**WHAT TO WORK ON**
Your answer must match the data word for word.

**DATA SUPPLIED**
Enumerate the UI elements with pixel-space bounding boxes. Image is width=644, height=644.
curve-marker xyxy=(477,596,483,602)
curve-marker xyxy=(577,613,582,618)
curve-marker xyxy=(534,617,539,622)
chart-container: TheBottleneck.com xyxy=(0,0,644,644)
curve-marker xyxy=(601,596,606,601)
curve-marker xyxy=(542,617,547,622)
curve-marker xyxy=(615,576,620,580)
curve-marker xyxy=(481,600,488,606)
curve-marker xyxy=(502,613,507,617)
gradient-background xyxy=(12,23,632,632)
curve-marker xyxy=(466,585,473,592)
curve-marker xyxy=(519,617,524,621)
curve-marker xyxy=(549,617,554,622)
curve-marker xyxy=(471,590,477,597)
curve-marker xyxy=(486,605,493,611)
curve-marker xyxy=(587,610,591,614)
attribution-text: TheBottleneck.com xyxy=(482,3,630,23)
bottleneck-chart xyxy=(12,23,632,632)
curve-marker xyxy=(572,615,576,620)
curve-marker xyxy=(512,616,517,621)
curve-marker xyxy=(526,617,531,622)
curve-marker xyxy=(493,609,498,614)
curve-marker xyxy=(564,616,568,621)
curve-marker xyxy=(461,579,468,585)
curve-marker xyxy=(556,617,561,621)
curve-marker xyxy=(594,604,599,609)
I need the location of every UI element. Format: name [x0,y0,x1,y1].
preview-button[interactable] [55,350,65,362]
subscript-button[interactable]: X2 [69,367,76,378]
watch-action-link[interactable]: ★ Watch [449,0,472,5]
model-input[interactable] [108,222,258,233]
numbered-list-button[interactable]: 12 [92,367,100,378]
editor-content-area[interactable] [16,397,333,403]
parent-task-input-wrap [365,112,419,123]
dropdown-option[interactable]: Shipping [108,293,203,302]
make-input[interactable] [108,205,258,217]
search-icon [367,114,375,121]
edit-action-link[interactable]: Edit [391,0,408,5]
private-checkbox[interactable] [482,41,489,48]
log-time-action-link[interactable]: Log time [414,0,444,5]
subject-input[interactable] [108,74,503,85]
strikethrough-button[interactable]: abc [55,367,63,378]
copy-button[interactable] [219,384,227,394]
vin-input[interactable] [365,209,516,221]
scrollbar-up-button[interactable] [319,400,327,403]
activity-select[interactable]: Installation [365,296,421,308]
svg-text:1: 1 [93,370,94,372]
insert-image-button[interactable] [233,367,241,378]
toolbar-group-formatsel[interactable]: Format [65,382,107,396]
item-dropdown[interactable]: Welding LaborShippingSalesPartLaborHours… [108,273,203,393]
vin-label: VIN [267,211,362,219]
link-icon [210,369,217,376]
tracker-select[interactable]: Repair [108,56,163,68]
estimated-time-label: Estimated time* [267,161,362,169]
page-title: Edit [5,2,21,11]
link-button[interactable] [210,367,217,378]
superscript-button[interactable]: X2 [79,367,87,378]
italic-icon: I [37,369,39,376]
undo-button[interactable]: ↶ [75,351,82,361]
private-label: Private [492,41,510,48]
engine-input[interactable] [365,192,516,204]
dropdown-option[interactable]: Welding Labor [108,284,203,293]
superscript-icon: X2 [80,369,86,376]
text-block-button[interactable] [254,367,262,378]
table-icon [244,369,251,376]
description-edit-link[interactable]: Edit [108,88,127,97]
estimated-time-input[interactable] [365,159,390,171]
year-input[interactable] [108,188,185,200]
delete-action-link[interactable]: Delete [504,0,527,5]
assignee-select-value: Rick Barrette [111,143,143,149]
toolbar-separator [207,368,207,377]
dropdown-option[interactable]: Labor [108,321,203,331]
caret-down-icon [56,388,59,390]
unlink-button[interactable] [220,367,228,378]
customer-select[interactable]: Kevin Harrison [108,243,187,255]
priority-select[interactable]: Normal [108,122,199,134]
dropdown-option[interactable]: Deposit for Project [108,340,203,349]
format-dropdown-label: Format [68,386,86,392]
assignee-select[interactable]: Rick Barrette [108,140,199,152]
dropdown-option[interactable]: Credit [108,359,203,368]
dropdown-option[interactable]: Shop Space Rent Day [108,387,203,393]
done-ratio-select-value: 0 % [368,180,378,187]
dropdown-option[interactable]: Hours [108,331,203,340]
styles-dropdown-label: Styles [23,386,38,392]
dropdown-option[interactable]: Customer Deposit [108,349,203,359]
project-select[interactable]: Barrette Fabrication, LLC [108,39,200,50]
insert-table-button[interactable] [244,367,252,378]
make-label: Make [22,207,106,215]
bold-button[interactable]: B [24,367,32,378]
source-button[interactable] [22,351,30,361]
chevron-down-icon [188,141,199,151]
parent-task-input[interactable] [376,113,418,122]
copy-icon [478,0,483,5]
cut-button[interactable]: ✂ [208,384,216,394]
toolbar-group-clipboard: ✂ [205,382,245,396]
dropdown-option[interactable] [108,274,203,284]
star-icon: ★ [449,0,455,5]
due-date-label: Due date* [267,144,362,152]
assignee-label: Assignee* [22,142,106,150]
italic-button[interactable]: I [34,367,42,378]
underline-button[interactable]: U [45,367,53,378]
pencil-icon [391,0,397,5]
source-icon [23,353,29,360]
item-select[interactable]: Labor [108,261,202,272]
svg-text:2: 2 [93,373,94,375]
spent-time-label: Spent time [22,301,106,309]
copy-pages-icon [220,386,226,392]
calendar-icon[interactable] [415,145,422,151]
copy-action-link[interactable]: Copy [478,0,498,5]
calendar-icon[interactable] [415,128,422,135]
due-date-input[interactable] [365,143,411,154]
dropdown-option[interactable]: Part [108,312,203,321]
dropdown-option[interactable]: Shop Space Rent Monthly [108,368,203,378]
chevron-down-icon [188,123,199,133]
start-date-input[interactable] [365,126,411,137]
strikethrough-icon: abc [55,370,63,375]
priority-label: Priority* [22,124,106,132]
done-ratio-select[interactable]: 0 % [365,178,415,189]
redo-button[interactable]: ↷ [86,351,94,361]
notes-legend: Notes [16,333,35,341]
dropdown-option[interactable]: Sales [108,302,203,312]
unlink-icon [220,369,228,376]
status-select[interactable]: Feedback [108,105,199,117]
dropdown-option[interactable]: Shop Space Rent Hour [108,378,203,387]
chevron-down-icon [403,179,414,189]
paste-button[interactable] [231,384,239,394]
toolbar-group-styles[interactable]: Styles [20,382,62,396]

**RESPONSE TO THE TASK**
Enumerate the UI elements with pixel-space bounding boxes. Image is width=644, height=644.
curve-marker xyxy=(477,596,483,602)
curve-marker xyxy=(577,613,582,618)
curve-marker xyxy=(534,617,539,622)
chart-container: TheBottleneck.com xyxy=(0,0,644,644)
curve-marker xyxy=(601,596,606,601)
curve-marker xyxy=(542,617,547,622)
curve-marker xyxy=(615,576,620,580)
curve-marker xyxy=(481,600,488,606)
curve-marker xyxy=(502,613,507,617)
gradient-background xyxy=(12,23,632,632)
curve-marker xyxy=(466,585,473,592)
curve-marker xyxy=(519,617,524,621)
curve-marker xyxy=(549,617,554,622)
curve-marker xyxy=(471,590,477,597)
curve-marker xyxy=(486,605,493,611)
curve-marker xyxy=(587,610,591,614)
attribution-text: TheBottleneck.com xyxy=(482,3,630,23)
bottleneck-chart xyxy=(12,23,632,632)
curve-marker xyxy=(572,615,576,620)
curve-marker xyxy=(512,616,517,621)
curve-marker xyxy=(526,617,531,622)
curve-marker xyxy=(493,609,498,614)
curve-marker xyxy=(564,616,568,621)
curve-marker xyxy=(461,579,468,585)
curve-marker xyxy=(556,617,561,621)
curve-marker xyxy=(594,604,599,609)
I need the location of every UI element. Format: name [x0,y0,x1,y1].
preview-button[interactable] [55,350,65,362]
subscript-button[interactable]: X2 [69,367,76,378]
watch-action-link[interactable]: ★ Watch [449,0,472,5]
model-input[interactable] [108,222,258,233]
numbered-list-button[interactable]: 12 [92,367,100,378]
editor-content-area[interactable] [16,397,333,403]
parent-task-input-wrap [365,112,419,123]
dropdown-option[interactable]: Shipping [108,293,203,302]
make-input[interactable] [108,205,258,217]
search-icon [367,114,375,121]
edit-action-link[interactable]: Edit [391,0,408,5]
private-checkbox[interactable] [482,41,489,48]
log-time-action-link[interactable]: Log time [414,0,444,5]
subject-input[interactable] [108,74,503,85]
strikethrough-button[interactable]: abc [55,367,63,378]
copy-button[interactable] [219,384,227,394]
vin-input[interactable] [365,209,516,221]
scrollbar-up-button[interactable] [319,400,327,403]
activity-select[interactable]: Installation [365,296,421,308]
svg-text:1: 1 [93,370,94,372]
insert-image-button[interactable] [233,367,241,378]
toolbar-group-formatsel[interactable]: Format [65,382,107,396]
item-dropdown[interactable]: Welding LaborShippingSalesPartLaborHours… [108,273,203,393]
vin-label: VIN [267,211,362,219]
link-icon [210,369,217,376]
tracker-select[interactable]: Repair [108,56,163,68]
estimated-time-label: Estimated time* [267,161,362,169]
page-title: Edit [5,2,21,11]
link-button[interactable] [210,367,217,378]
superscript-button[interactable]: X2 [79,367,87,378]
italic-icon: I [37,369,39,376]
undo-button[interactable]: ↶ [75,351,82,361]
private-label: Private [492,41,510,48]
engine-input[interactable] [365,192,516,204]
dropdown-option[interactable]: Welding Labor [108,284,203,293]
superscript-icon: X2 [80,369,86,376]
text-block-button[interactable] [254,367,262,378]
table-icon [244,369,251,376]
description-edit-link[interactable]: Edit [108,88,127,97]
estimated-time-input[interactable] [365,159,390,171]
year-input[interactable] [108,188,185,200]
delete-action-link[interactable]: Delete [504,0,527,5]
assignee-select-value: Rick Barrette [111,143,143,149]
toolbar-separator [207,368,207,377]
dropdown-option[interactable]: Labor [108,321,203,331]
caret-down-icon [56,388,59,390]
unlink-button[interactable] [220,367,228,378]
customer-select[interactable]: Kevin Harrison [108,243,187,255]
priority-select[interactable]: Normal [108,122,199,134]
dropdown-option[interactable]: Deposit for Project [108,340,203,349]
format-dropdown-label: Format [68,386,86,392]
assignee-select[interactable]: Rick Barrette [108,140,199,152]
dropdown-option[interactable]: Credit [108,359,203,368]
dropdown-option[interactable]: Shop Space Rent Day [108,387,203,393]
done-ratio-select-value: 0 % [368,180,378,187]
dropdown-option[interactable]: Hours [108,331,203,340]
styles-dropdown-label: Styles [23,386,38,392]
dropdown-option[interactable]: Customer Deposit [108,349,203,359]
project-select[interactable]: Barrette Fabrication, LLC [108,39,200,50]
insert-table-button[interactable] [244,367,252,378]
make-label: Make [22,207,106,215]
bold-button[interactable]: B [24,367,32,378]
source-button[interactable] [22,351,30,361]
chevron-down-icon [188,141,199,151]
parent-task-input[interactable] [376,113,418,122]
copy-icon [478,0,483,5]
cut-button[interactable]: ✂ [208,384,216,394]
toolbar-group-clipboard: ✂ [205,382,245,396]
dropdown-option[interactable] [108,274,203,284]
star-icon: ★ [449,0,455,5]
due-date-label: Due date* [267,144,362,152]
assignee-label: Assignee* [22,142,106,150]
italic-button[interactable]: I [34,367,42,378]
underline-button[interactable]: U [45,367,53,378]
pencil-icon [391,0,397,5]
source-icon [23,353,29,360]
item-select[interactable]: Labor [108,261,202,272]
svg-text:2: 2 [93,373,94,375]
spent-time-label: Spent time [22,301,106,309]
copy-pages-icon [220,386,226,392]
calendar-icon[interactable] [415,145,422,151]
copy-action-link[interactable]: Copy [478,0,498,5]
calendar-icon[interactable] [415,128,422,135]
due-date-input[interactable] [365,143,411,154]
dropdown-option[interactable]: Part [108,312,203,321]
dropdown-option[interactable]: Shop Space Rent Monthly [108,368,203,378]
chevron-down-icon [188,123,199,133]
start-date-input[interactable] [365,126,411,137]
strikethrough-icon: abc [55,370,63,375]
priority-label: Priority* [22,124,106,132]
done-ratio-select[interactable]: 0 % [365,178,415,189]
redo-button[interactable]: ↷ [86,351,94,361]
notes-legend: Notes [16,333,35,341]
dropdown-option[interactable]: Sales [108,302,203,312]
unlink-icon [220,369,228,376]
status-select[interactable]: Feedback [108,105,199,117]
dropdown-option[interactable]: Shop Space Rent Hour [108,378,203,387]
chevron-down-icon [403,179,414,189]
paste-button[interactable] [231,384,239,394]
toolbar-group-styles[interactable]: Styles [20,382,62,396]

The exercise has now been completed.